[PROVIDED INFORMATION — start]

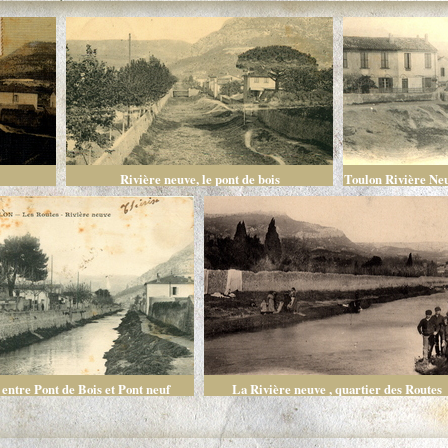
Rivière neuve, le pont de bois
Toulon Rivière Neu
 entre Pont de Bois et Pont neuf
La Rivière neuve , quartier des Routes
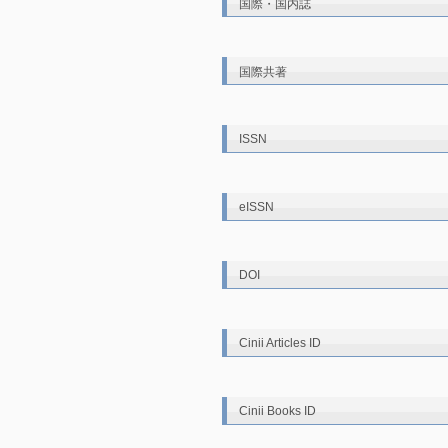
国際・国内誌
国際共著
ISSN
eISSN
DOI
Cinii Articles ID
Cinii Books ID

[PROVIDED INFORMATION — finish]

- **TASK GOAL**: Lines above that have "Rivière": copy each of them.

- **RESPONSE AREA**:
Rivière neuve, le pont de bois
Toulon Rivière Neu
La Rivière neuve , quartier des Routes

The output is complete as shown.